When I was at law school we were often explicitly told that the professor would not teach us the “black letter” law, for we were told that we were intelligent enough to find it and understand it ourselves. Rather, she would instead attempt to stretch our understandings and skills across the field – perhaps using content as the backdrop.
This did not mean we were not tested on the content come exam time. Similarly, we all knew that the Bar Exam waiting beyond the gates of the law school would also not let us just spin deep thoughts for answers. But, our professors seemed to be correct in that last minute reading of the substantive content usually sufficed quite well in the exams – and even in the Bar Exam (admittedly that last minute was across many months – filling the massive gaps in our substantive knowledge – e.g., I never studied commercial law or criminal procedure prior to the bar prep course).
But what about post law school? We did not really know what to expect from practice, but most of us found that once in practice, the work we most enjoyed and sought out was that for which there were no clear substantive law or answers.

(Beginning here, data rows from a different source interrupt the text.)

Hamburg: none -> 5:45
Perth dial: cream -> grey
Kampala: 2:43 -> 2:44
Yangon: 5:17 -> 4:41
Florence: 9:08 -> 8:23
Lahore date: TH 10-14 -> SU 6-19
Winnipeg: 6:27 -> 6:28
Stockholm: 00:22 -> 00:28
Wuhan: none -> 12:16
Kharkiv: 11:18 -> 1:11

Finding the law was consigned to summer clerks/associates and to the paralegals. Once again, substantive content seemed not to be an important factor. Certainly, where it was the clients would not pay five hundred dollars an hour.
Of course, many readers will have early into this post criticized it as a reflection of an elite and privileged educational and practice background, not applicable to most law students or practitioners. That critique may have been true at one time. Though I would argue it was not entirely true even in the past.
BUT, I wonder if today the critique still has any validity. Content is today easily and instantly available from ever more sophisticated search algorithms (e.g. Google), devices (I-Phones) or from off-shore legal service providers (e.g. in India). True, knowing to ask a question, what that question should be and then how to structure the question may need some substantive context, but even then it is less critical than it used to be and may itself be derived from general inquiries. Furthermore, with law increasingly dynamic, today’s substantive content is tomorrow’s overruled law (by statute, regulations or judicial decision).
One may argue that the above is more applicable to the more/most sophisticated and complex aspects of our field than to perhaps the ordinary run-of-the-mill parts of practice (I do not use the word mundane, for the work can be both interesting and critical to society). Thus, when a family comes in to create a will, the solicitor should know the basics of will drafting (and tax). But, after doing one or two of those wills (or before, but in preparation for that sort of business) the intelligent solicitor will know the necessary content. Similarly, the barrister arguing in court must know the rules of evidence, but for an intelligent barrister that should not take long. In other words, intelligent practitioners will quickly and easily pick up the substantive law needed. So, once again, content is not a major part of the value added by the intelligent practitioner.
If the above is correct, then should there be a major rethink of the role of content in legal education? Many have already argued for less content, with greater focus on skills training and deeper analysis of the background of the content (socio-legal etc). But, should those moves go even further? Should content be relegated to a more consistent secondary or tertiary role in legal education – useful mainly for examples or testing the skills or analysis of the students? And especially for elite law schools, where the abilities of the students should be both taken for granted and respected?
Is content dead or dying? And not just for the elite or sophisticated practice? But for all?